» YOUR ASSIGNMENT: Exactly the line with "See the attached image. Show" and the lines that follow it, through the closing line of the entries, should be restated, with nothing left out or added.

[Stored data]

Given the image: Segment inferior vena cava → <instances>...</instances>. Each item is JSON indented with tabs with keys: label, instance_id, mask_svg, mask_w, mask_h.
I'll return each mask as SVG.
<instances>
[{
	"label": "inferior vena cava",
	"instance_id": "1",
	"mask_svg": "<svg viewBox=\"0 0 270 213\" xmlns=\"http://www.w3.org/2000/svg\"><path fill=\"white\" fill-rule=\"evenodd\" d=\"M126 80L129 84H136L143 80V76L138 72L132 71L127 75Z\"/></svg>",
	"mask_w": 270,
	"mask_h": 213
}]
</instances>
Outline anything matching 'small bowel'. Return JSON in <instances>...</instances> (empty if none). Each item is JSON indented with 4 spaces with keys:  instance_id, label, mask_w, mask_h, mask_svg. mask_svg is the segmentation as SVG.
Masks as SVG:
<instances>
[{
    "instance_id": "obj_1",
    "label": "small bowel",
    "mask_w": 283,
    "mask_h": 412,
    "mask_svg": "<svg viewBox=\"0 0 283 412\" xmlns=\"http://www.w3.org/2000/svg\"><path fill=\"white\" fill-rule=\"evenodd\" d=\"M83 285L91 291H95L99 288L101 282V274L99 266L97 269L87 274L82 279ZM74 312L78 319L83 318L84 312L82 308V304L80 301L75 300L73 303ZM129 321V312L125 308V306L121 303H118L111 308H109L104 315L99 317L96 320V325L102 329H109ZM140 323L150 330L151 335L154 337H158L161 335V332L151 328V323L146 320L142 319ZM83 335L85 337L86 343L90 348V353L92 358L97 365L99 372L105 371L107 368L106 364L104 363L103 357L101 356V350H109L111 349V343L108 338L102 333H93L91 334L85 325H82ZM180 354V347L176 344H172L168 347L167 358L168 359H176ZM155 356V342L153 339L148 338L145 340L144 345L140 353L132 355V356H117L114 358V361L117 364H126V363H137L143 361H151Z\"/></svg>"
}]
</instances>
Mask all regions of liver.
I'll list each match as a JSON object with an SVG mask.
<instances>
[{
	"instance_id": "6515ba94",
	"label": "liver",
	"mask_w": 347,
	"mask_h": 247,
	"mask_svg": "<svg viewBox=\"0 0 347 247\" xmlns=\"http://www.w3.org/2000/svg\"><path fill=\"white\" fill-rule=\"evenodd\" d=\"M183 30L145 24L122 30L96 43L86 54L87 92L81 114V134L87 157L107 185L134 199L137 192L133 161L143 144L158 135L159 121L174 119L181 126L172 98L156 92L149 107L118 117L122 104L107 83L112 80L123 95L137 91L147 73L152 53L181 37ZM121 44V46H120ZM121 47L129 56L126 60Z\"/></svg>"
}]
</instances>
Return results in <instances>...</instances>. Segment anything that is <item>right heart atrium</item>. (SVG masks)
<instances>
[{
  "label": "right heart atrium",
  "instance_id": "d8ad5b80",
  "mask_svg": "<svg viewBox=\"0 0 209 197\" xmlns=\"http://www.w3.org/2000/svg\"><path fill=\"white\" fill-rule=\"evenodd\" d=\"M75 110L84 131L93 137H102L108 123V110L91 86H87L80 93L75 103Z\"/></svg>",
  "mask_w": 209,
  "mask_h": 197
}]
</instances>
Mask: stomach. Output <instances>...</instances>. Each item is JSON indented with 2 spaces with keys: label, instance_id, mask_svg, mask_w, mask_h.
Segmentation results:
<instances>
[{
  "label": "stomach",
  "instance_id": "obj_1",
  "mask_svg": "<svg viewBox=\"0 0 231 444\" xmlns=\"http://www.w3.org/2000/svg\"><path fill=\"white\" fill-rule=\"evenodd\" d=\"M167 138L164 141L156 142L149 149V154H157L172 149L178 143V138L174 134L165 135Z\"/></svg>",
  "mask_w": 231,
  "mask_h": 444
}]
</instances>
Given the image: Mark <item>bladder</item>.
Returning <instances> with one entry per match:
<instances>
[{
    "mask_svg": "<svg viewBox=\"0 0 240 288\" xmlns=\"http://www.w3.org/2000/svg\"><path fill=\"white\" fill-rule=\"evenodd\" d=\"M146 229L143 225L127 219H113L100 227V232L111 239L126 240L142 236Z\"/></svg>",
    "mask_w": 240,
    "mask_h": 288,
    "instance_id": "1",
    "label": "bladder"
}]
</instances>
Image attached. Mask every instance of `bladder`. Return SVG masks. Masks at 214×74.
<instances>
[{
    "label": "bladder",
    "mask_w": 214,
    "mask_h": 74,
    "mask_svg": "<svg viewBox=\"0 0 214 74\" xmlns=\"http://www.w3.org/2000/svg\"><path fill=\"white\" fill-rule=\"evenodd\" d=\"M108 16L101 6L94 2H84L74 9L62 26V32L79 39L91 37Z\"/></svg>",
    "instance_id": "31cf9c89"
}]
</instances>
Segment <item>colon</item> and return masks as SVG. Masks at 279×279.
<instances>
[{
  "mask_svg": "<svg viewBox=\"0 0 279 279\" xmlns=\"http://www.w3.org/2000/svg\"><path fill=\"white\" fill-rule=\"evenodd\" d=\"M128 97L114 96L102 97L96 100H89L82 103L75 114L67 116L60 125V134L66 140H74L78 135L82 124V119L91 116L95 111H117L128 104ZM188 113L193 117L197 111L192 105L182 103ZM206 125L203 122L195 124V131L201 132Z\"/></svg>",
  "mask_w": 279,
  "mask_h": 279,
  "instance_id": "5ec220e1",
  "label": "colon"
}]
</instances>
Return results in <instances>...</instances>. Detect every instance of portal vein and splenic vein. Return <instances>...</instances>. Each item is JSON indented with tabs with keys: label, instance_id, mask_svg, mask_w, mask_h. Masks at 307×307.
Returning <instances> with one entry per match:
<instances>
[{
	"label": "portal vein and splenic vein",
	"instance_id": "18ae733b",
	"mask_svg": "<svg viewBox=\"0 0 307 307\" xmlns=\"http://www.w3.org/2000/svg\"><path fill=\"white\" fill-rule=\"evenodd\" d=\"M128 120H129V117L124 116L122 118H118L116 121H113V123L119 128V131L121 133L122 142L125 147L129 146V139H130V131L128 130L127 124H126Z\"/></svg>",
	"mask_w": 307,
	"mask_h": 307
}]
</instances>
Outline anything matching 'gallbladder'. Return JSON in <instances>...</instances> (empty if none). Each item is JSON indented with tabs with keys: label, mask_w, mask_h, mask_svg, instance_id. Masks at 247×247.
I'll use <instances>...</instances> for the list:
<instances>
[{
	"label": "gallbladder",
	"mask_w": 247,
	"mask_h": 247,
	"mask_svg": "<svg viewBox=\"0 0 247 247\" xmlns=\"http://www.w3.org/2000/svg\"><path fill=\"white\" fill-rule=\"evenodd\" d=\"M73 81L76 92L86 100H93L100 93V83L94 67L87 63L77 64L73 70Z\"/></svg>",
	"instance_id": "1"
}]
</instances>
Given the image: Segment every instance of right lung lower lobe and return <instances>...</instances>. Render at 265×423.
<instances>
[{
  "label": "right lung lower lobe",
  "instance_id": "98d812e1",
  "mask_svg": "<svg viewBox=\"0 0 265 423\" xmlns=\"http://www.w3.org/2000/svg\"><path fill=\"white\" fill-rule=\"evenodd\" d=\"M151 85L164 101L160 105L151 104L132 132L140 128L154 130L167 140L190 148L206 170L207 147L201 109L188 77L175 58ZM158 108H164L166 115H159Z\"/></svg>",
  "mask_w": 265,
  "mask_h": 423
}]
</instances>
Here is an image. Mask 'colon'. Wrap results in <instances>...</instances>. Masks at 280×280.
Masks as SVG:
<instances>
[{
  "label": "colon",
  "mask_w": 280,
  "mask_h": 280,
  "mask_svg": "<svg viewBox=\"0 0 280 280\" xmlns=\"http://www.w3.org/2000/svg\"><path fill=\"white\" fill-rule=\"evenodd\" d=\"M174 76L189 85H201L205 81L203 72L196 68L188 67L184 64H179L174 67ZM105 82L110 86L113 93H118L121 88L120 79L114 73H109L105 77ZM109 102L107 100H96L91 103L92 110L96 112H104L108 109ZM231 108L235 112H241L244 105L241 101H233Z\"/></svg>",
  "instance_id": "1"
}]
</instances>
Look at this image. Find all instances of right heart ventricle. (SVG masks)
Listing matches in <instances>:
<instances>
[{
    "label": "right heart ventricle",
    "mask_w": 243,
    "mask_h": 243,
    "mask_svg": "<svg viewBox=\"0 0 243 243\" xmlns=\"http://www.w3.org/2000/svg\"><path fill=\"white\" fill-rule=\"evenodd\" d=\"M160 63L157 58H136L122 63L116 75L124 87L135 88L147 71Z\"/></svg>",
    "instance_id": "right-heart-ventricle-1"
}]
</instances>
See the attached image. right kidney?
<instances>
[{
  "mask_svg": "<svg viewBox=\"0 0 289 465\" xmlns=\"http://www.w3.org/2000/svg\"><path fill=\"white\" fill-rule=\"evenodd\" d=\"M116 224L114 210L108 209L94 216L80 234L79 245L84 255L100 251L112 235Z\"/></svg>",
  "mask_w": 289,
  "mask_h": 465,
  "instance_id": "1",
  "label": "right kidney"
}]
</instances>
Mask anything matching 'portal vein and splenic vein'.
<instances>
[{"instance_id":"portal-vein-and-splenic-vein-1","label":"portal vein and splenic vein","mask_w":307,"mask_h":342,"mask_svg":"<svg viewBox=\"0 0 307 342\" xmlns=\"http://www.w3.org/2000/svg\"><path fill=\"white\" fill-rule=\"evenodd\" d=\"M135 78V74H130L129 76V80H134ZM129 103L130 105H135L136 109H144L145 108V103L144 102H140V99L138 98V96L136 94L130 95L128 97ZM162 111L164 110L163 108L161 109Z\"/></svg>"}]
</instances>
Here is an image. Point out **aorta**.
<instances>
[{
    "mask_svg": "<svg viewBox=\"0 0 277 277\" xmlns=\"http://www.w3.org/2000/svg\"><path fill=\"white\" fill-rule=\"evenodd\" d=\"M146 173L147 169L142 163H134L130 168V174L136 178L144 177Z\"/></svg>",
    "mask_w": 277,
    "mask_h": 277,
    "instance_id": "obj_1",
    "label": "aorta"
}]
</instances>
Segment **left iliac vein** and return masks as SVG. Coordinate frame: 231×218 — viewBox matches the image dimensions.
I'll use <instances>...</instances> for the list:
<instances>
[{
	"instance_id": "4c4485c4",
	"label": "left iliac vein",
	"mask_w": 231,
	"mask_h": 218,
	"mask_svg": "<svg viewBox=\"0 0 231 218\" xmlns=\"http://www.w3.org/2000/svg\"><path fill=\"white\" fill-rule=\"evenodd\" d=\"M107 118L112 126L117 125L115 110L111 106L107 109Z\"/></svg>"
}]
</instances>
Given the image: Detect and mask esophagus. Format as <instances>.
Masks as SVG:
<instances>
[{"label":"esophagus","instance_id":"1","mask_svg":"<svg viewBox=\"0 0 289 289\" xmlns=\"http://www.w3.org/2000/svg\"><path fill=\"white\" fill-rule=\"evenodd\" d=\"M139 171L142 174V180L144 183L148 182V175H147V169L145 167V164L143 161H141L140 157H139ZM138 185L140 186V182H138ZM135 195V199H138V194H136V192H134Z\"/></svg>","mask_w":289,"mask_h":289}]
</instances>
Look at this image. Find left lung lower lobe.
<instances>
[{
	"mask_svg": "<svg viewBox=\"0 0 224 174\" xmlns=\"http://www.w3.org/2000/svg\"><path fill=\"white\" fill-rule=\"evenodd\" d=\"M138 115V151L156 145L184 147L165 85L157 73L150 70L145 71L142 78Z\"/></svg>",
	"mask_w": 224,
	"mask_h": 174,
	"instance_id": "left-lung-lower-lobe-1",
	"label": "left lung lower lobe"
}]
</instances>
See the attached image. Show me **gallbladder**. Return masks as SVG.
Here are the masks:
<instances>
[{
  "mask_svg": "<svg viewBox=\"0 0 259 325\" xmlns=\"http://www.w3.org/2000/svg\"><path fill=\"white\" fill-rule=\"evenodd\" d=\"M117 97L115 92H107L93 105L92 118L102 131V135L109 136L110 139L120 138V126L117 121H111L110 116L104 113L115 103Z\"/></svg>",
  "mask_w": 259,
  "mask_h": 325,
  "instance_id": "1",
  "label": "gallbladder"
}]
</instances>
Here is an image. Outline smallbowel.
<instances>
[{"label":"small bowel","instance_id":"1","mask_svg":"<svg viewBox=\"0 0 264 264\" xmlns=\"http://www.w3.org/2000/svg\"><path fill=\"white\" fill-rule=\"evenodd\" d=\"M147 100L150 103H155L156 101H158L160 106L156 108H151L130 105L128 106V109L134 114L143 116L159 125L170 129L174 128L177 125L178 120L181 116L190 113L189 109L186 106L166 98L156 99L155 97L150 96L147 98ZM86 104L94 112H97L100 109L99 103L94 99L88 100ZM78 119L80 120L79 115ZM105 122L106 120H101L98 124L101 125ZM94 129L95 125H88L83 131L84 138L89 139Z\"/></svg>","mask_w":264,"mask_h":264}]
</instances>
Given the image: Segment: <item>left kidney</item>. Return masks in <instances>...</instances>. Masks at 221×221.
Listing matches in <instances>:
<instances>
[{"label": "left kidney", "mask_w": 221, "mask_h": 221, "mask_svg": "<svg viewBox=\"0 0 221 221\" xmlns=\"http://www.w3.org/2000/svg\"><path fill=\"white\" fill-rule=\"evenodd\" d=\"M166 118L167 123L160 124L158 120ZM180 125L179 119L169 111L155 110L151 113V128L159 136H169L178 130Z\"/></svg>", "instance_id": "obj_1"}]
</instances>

» RESPONSE:
See the attached image. Show me **gallbladder**. Return masks as SVG.
Here are the masks:
<instances>
[{
  "mask_svg": "<svg viewBox=\"0 0 259 325\" xmlns=\"http://www.w3.org/2000/svg\"><path fill=\"white\" fill-rule=\"evenodd\" d=\"M117 97L115 92H107L93 105L92 118L102 131V135L109 136L110 139L120 138V126L117 121H111L110 116L104 113L115 103Z\"/></svg>",
  "mask_w": 259,
  "mask_h": 325,
  "instance_id": "1",
  "label": "gallbladder"
}]
</instances>
Here is an image. Outline smallbowel.
<instances>
[{"label":"small bowel","instance_id":"1","mask_svg":"<svg viewBox=\"0 0 264 264\" xmlns=\"http://www.w3.org/2000/svg\"><path fill=\"white\" fill-rule=\"evenodd\" d=\"M147 100L150 103H155L156 101H158L160 106L156 108H151L130 105L128 106V109L134 114L143 116L159 125L170 129L174 128L177 125L178 120L181 116L190 113L189 109L186 106L166 98L156 99L155 97L150 96L147 98ZM86 104L94 112H97L100 109L99 103L94 99L88 100ZM78 119L80 120L79 115ZM105 122L106 120H101L98 124L101 125ZM94 129L95 125H88L83 131L84 138L89 139Z\"/></svg>","mask_w":264,"mask_h":264}]
</instances>
Given the image: Segment: <item>left kidney</item>. Return masks in <instances>...</instances>. Masks at 221×221.
Listing matches in <instances>:
<instances>
[{"label": "left kidney", "mask_w": 221, "mask_h": 221, "mask_svg": "<svg viewBox=\"0 0 221 221\" xmlns=\"http://www.w3.org/2000/svg\"><path fill=\"white\" fill-rule=\"evenodd\" d=\"M166 118L167 123L160 124L158 120ZM180 125L179 119L169 111L155 110L151 113V128L159 136H169L178 130Z\"/></svg>", "instance_id": "obj_1"}]
</instances>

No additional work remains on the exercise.